Aim of the task:
Pictures stay out. Everything else in the listing below gets written out exactly.

Listed entries:
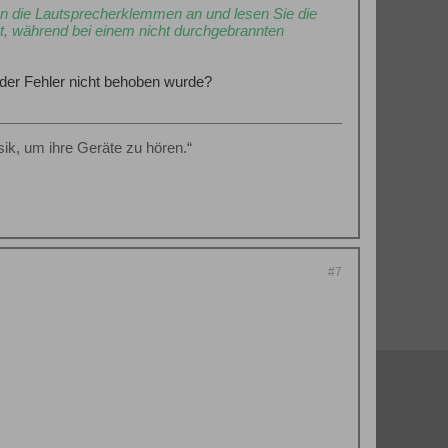
 an die Lautsprecherklemmen an und lesen Sie die
t, während bei einem nicht durchgebrannten
 der Fehler nicht behoben wurde?
ik, um ihre Geräte zu hören.“
#7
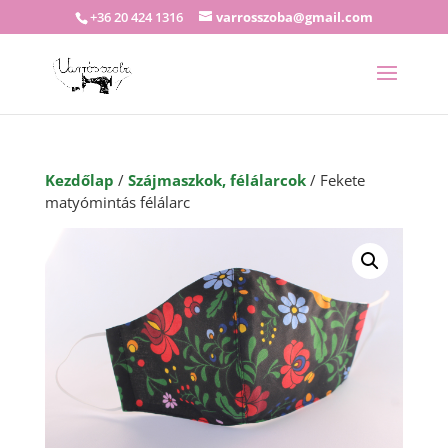
+36 20 424 1316
varrosszoba@gmail.com
Kezdőlap
/
Szájmaszkok, félálarcok
/ Fekete
matyómintás félálarc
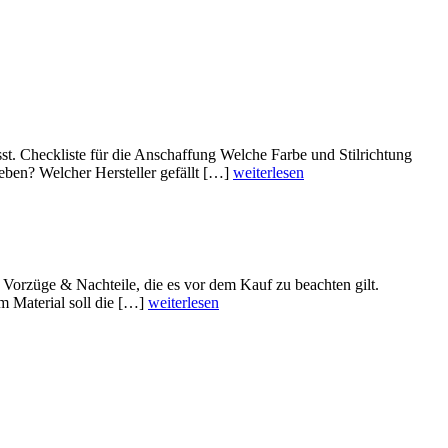
st. Checkliste für die Anschaffung Welche Farbe und Stilrichtung
geben? Welcher Hersteller gefällt […]
weiterlesen
 Vorzüge & Nachteile, die es vor dem Kauf zu beachten gilt.
m Material soll die […]
weiterlesen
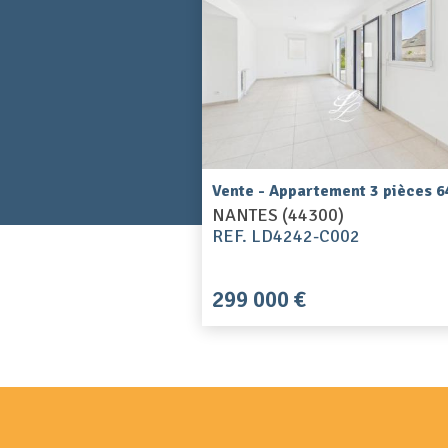
Vente - Appartement 3 pièces 6
NANTES (44300)
REF. LD4242-C002
299 000 €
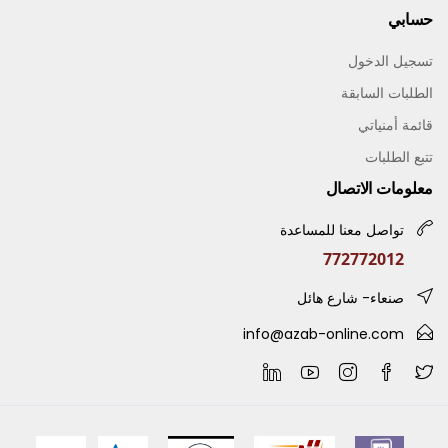
حسابي
تسجيل الدخول
الطلبات السابقة
قائمة أمنياتي
تتبع الطلبات
معلومات الاتصال
تواصل معنا للمساعدة
772772012
صنعاء- شارع هائل
info@azab-online.com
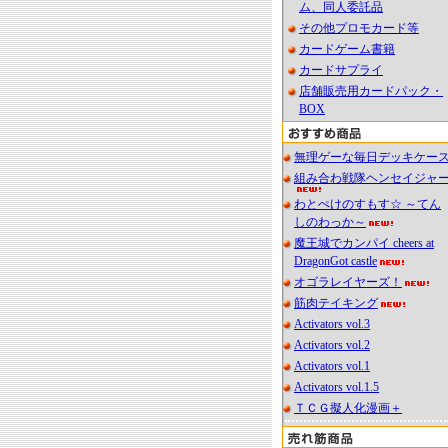
ム、同人委託品
その他プロモカード等
カードゲーム書籍
カードサプライ
店舗販売用カードパック・
BOX
無理ゲーな毎日デッキケー
組み合わ戦隊ヘンセイジャ
わとぺけのすもす☆ ～てん
しのわっか～
魔王城でカンパイ cheers at
DragonGot castle
オゴラレイヤーズ！
筋肉テイキング
Activators vol.3
Activators vol.2
Activators vol.1
Activators vol.1.5
ＴＣＧ擬人化漫画＋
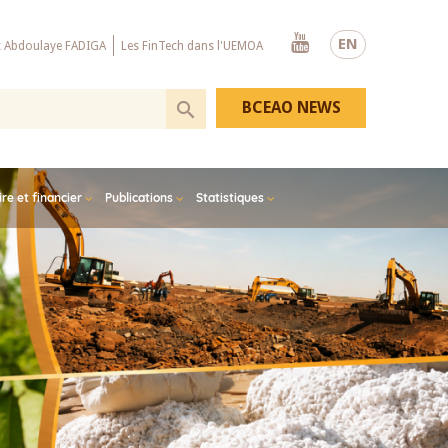
Youtube
EN
x Abdoulaye FADIGA
Les FinTech dans l'UEMOA
BCEAO NEWS
e et financier
Publications
Statistiques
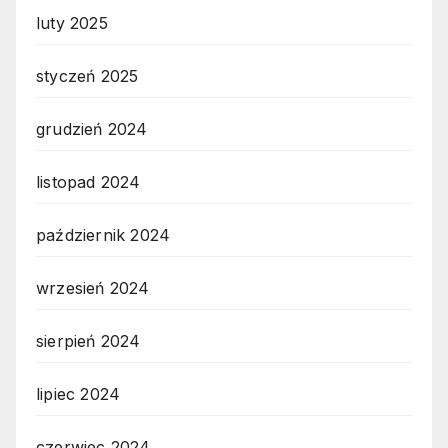
luty 2025
styczeń 2025
grudzień 2024
listopad 2024
październik 2024
wrzesień 2024
sierpień 2024
lipiec 2024
czerwiec 2024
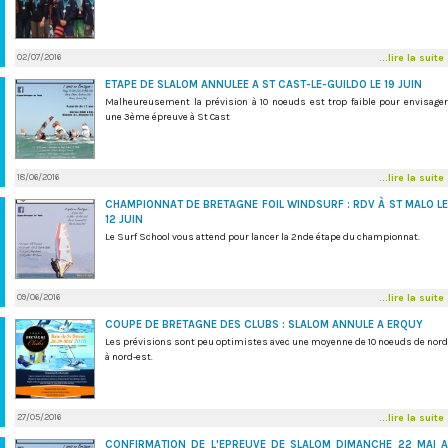
02/07/2016
...lire la suite
ETAPE DE SLALOM ANNULEE A ST CAST-LE-GUILDO LE 19 JUIN
Malheureusement la prévision à 10 noeuds est trop faible pour envisager
une 3ème épreuve à St Cast
18/06/2016
...lire la suite
CHAMPIONNAT DE BRETAGNE FOIL WINDSURF : RDV À ST MALO LE
12 JUIN
Le Surf School vous attend pour lancer la 2nde étape du championnat.
09/06/2016
...lire la suite
COUPE DE BRETAGNE DES CLUBS : SLALOM ANNULE A ERQUY
Les prévisions sont peu optimistes avec une moyenne de 10 noeuds de nord
à nord-est.
27/05/2016
...lire la suite
CONFIRMATION DE L'EPREUVE DE SLALOM DIMANCHE 22 MAI A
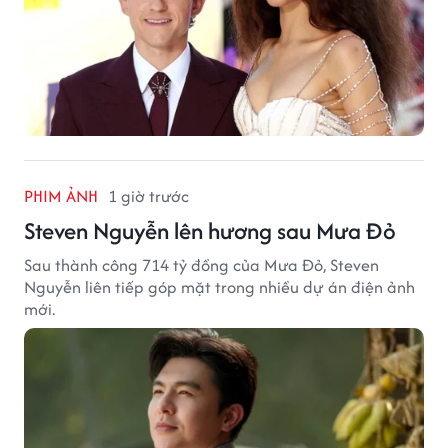
PHIM ẢNH
1 giờ trước
Steven Nguyễn lên hương sau Mưa Đỏ
Sau thành công 714 tỷ đồng của Mưa Đỏ, Steven
Nguyễn liên tiếp góp mặt trong nhiều dự án điện ảnh
mới.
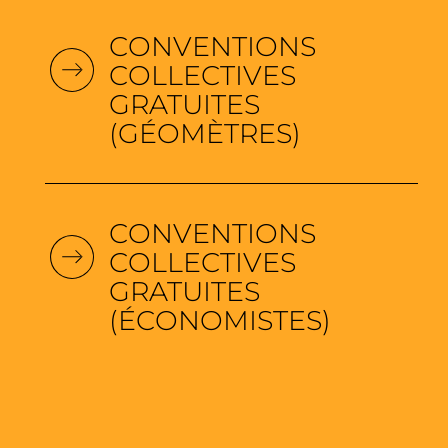
CONVENTIONS
COLLECTIVES
GRATUITES
(GÉOMÈTRES)
CONVENTIONS
COLLECTIVES
GRATUITES
(ÉCONOMISTES)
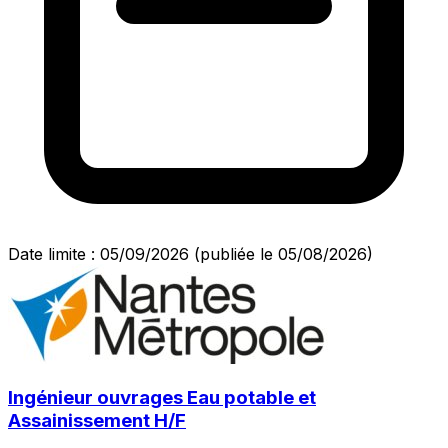
Date limite : 05/09/2026
(publiée le 05/08/2026)
Ingénieur ouvrages Eau potable et
Assainissement H/F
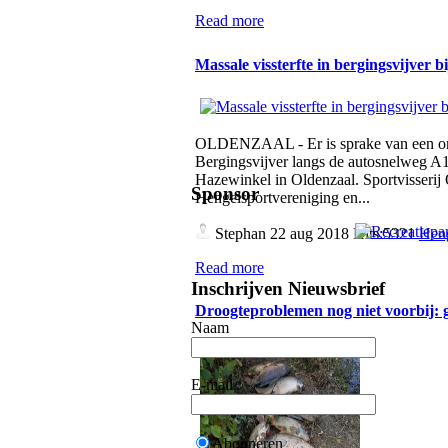
Read more
Massale vissterfte in bergingsvijver 
OLDENZAAL - Er is sprake van een omva
Bergingsvijver langs de autosnelweg A1,
Hazewinkel in Oldenzaal. Sportvisserij
Sponsor
Hengelsportvereniging en...
Stephan
22 aug 2018 Hits:5321
Heng
Read more
Inschrijven Nieuwsbrief
Droogteproblemen nog niet voorbij:
Naam
E-mail
Abonneren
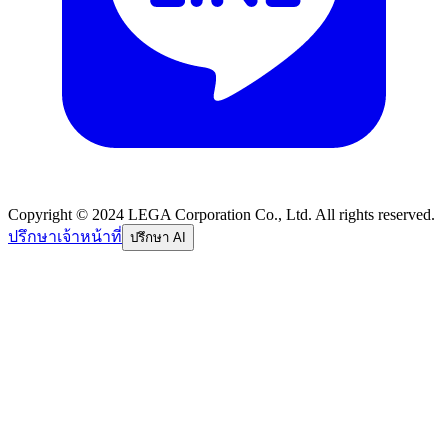
Copyright © 2024 LEGA Corporation Co., Ltd. All rights reserved.
ปรึกษาเจ้าหน้าที่
ปรึกษา AI
อีเมล
รหัสผ่าน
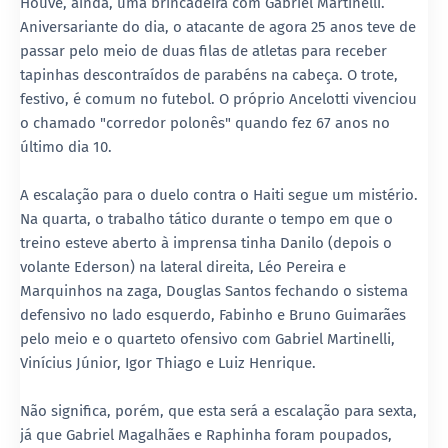
Houve, ainda, uma brincadeira com Gabriel Martinelli.
Aniversariante do dia, o atacante de agora 25 anos teve de
passar pelo meio de duas filas de atletas para receber
tapinhas descontraídos de parabéns na cabeça. O trote,
festivo, é comum no futebol. O próprio Ancelotti vivenciou
o chamado "corredor polonês" quando fez 67 anos no
último dia 10.
A escalação para o duelo contra o Haiti segue um mistério.
Na quarta, o trabalho tático durante o tempo em que o
treino esteve aberto à imprensa tinha Danilo (depois o
volante Ederson) na lateral direita, Léo Pereira e
Marquinhos na zaga, Douglas Santos fechando o sistema
defensivo no lado esquerdo, Fabinho e Bruno Guimarães
pelo meio e o quarteto ofensivo com Gabriel Martinelli,
Vinícius Júnior, Igor Thiago e Luiz Henrique.
Não significa, porém, que esta será a escalação para sexta,
já que Gabriel Magalhães e Raphinha foram poupados,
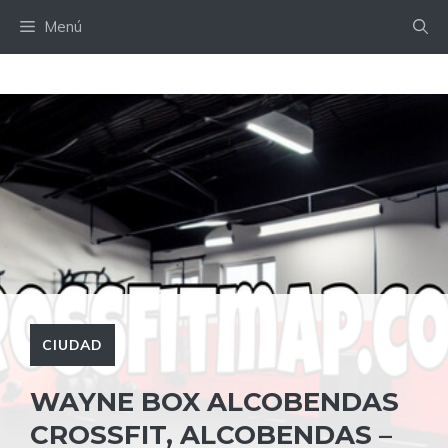
Saltar
Menú
al
contenido
CIUDAD
WAYNE BOX ALCOBENDAS
CROSSFIT, ALCOBENDAS –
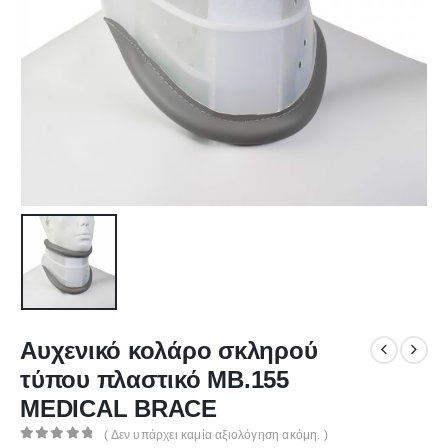
Αυχενικό κολάρο σκληρού
τύπου πλαστικό MB.155
MEDICAL BRACE
( Δεν υπάρχει καμία αξιολόγηση ακόμη. )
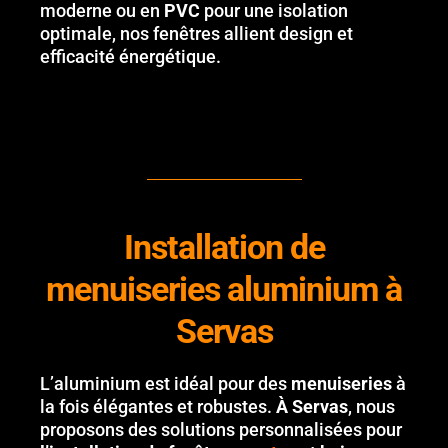
moderne ou en
PVC
pour une isolation
optimale, nos fenêtres allient design et
efficacité énergétique.
Installation de
menuiseries aluminium à
Servas
L’aluminium est idéal pour des
menuiseries
à
la fois élégantes et robustes.
À Servas
, nous
proposons des solutions personnalisées pour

Result of the exercise:
 an die Lautsprecherklemmen an und lesen Sie die
t, während bei einem nicht durchgebrannten
 der Fehler nicht behoben wurde?
ik, um ihre Geräte zu hören.“
#7
+36 20 424 1316
varrosszoba@gmail.com
Kezdőlap
/
Szájmaszkok, félálarcok
/ Fekete
matyómintás félálarc
st. Checkliste für die Anschaffung Welche Farbe und Stilrichtung
geben? Welcher Hersteller gefällt […]
weiterlesen
 Vorzüge & Nachteile, die es vor dem Kauf zu beachten gilt.
m Material soll die […]
weiterlesen
Vente - Appartement 3 pièces 6
NANTES (44300)
REF. LD4242-C002
299 000 €
حسابي
تسجيل الدخول
الطلبات السابقة
قائمة أمنياتي
تتبع الطلبات
معلومات الاتصال
تواصل معنا للمساعدة
772772012
صنعاء- شارع هائل
info@azab-online.com
ム、同人委託品
その他プロモカード等
カードゲーム書籍
カードサプライ
店舗販売用カードパック・
BOX
無理ゲーな毎日デッキケー
組み合わ戦隊ヘンセイジャ
わとぺけのすもす☆ ～てん
しのわっか～
魔王城でカンパイ cheers at
DragonGot castle
オゴラレイヤーズ！
筋肉テイキング
Activators vol.3
Activators vol.2
Activators vol.1
Activators vol.1.5
ＴＣＧ擬人化漫画＋
Youtube
EN
x Abdoulaye FADIGA
Les FinTech dans l'UEMOA
BCEAO NEWS
e et financier
Publications
Statistiques
luty 2025
styczeń 2025
grudzień 2024
listopad 2024
październik 2024
wrzesień 2024
sierpień 2024
lipiec 2024
czerwiec 2024
02/07/2016
...lire la suite
ETAPE DE SLALOM ANNULEE A ST CAST-LE-GUILDO LE 19 JUIN
Malheureusement la prévision à 10 noeuds est trop faible pour envisager
une 3ème épreuve à St Cast
18/06/2016
...lire la suite
CHAMPIONNAT DE BRETAGNE FOIL WINDSURF : RDV À ST MALO LE
12 JUIN
Le Surf School vous attend pour lancer la 2nde étape du championnat.
09/06/2016
...lire la suite
COUPE DE BRETAGNE DES CLUBS : SLALOM ANNULE A ERQUY
Les prévisions sont peu optimistes avec une moyenne de 10 noeuds de nord
à nord-est.
27/05/2016
...lire la suite
CONFIRMATION DE L'EPREUVE DE SLALOM DIMANCHE 22 MAI A
PHIM ẢNH
1 giờ trước
Steven Nguyễn lên hương sau Mưa Đỏ
Sau thành công 714 tỷ đồng của Mưa Đỏ, Steven
Nguyễn liên tiếp góp mặt trong nhiều dự án điện ảnh
mới.
CONVENTIONS
COLLECTIVES
GRATUITES
(GÉOMÈTRES)
CONVENTIONS
COLLECTIVES
GRATUITES
(ÉCONOMISTES)
Date limite : 05/09/2026
(publiée le 05/08/2026)
Ingénieur ouvrages Eau potable et
Assainissement H/F
Read more
Massale vissterfte in bergingsvijver 
OLDENZAAL - Er is sprake van een omva
Bergingsvijver langs de autosnelweg A1,
Hazewinkel in Oldenzaal. Sportvisserij
Sponsor
Hengelsportvereniging en...
Stephan
22 aug 2018 Hits:5321
Heng
Read more
Inschrijven Nieuwsbrief
Droogteproblemen nog niet voorbij:
Naam
E-mail
Abonneren
Copyright © 2024 LEGA Corporation Co., Ltd. All rights reserved.
ปรึกษาเจ้าหน้าที่
ปรึกษา AI
อีเมล
รหัสผ่าน
Houve, ainda, uma brincadeira com Gabriel Martinelli.
Aniversariante do dia, o atacante de agora 25 anos teve de
passar pelo meio de duas filas de atletas para receber
tapinhas descontraídos de parabéns na cabeça. O trote,
festivo, é comum no futebol. O próprio Ancelotti vivenciou
o chamado "corredor polonês" quando fez 67 anos no
último dia 10.
A escalação para o duelo contra o Haiti segue um mistério.
Na quarta, o trabalho tático durante o tempo em que o
treino esteve aberto à imprensa tinha Danilo (depois o
volante Ederson) na lateral direita, Léo Pereira e
Marquinhos na zaga, Douglas Santos fechando o sistema
defensivo no lado esquerdo, Fabinho e Bruno Guimarães
pelo meio e o quarteto ofensivo com Gabriel Martinelli,
Vinícius Júnior, Igor Thiago e Luiz Henrique.
Não significa, porém, que esta será a escalação para sexta,
já que Gabriel Magalhães e Raphinha foram poupados,
Saltar
Menú
al
contenido
CIUDAD
WAYNE BOX ALCOBENDAS
CROSSFIT, ALCOBENDAS –
Αυχενικό κολάρο σκληρού
τύπου πλαστικό MB.155
MEDICAL BRACE
( Δεν υπάρχει καμία αξιολόγηση ακόμη. )
moderne ou en
PVC
pour une isolation
optimale, nos fenêtres allient design et
efficacité énergétique.
Installation de
menuiseries aluminium à
Servas
L’aluminium est idéal pour des
menuiseries
à
la fois élégantes et robustes.
À Servas
, nous
proposons des solutions personnalisées pour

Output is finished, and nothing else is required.